* _What the task requires_: Copy each line of the data beneath in which the word "eine" appears.

* _Data for this task_:
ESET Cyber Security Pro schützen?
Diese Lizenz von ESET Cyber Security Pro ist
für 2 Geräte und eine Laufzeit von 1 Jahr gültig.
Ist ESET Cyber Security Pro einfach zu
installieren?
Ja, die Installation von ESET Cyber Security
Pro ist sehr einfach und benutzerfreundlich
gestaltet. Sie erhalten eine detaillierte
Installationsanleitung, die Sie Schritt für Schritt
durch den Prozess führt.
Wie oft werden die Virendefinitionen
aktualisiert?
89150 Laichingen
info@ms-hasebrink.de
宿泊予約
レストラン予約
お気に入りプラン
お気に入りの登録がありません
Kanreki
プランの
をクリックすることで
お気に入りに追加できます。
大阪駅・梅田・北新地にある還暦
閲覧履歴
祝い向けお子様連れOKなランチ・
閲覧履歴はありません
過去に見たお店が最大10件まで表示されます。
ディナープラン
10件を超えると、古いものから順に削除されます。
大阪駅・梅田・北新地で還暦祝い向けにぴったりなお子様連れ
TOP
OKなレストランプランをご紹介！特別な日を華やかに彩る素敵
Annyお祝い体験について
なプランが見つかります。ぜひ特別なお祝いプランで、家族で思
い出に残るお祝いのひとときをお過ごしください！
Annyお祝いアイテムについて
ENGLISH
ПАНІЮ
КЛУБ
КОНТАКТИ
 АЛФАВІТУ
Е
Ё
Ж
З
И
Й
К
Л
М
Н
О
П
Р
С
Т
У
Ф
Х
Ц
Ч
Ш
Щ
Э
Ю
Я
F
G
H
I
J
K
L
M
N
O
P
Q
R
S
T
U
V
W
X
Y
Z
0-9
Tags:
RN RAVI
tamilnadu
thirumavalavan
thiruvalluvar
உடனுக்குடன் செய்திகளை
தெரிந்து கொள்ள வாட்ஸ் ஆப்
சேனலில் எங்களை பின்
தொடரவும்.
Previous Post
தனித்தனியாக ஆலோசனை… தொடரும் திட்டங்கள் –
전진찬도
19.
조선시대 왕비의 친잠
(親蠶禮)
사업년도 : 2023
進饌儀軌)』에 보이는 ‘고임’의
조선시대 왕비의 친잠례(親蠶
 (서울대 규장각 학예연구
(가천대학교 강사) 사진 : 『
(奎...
--
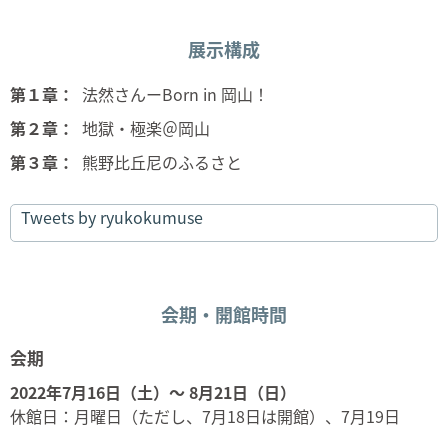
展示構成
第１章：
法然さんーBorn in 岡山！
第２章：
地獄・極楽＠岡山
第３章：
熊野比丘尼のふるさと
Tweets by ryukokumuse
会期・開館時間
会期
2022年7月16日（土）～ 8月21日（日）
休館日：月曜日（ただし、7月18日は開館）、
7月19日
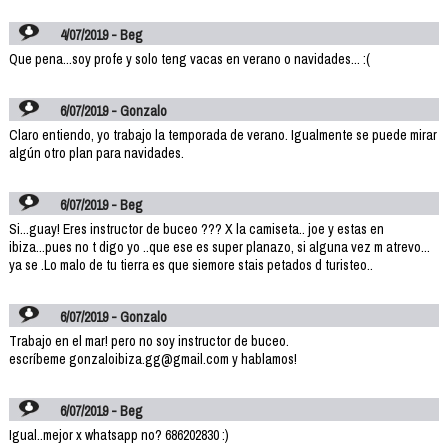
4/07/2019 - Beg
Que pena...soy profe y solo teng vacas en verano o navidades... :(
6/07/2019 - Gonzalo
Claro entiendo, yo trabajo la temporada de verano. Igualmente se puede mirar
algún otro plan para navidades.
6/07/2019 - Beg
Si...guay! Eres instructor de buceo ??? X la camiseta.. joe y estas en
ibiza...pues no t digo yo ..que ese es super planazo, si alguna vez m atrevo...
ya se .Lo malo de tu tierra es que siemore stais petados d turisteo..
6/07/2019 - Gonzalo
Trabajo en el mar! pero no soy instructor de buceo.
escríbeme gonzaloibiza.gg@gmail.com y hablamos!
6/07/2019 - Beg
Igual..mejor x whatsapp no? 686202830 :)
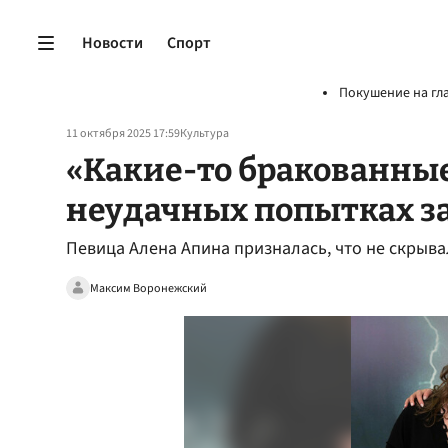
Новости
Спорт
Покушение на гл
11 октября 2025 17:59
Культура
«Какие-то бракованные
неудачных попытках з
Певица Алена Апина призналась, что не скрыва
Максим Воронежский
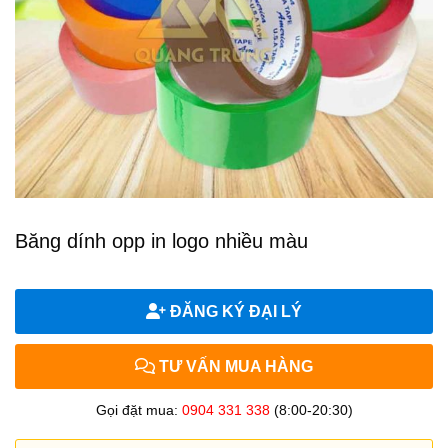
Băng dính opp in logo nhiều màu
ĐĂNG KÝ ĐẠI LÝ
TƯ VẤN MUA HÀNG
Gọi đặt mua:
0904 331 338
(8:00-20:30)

* _Answer below_:
für 2 Geräte und eine Laufzeit von 1 Jahr gültig.
gestaltet. Sie erhalten eine detaillierte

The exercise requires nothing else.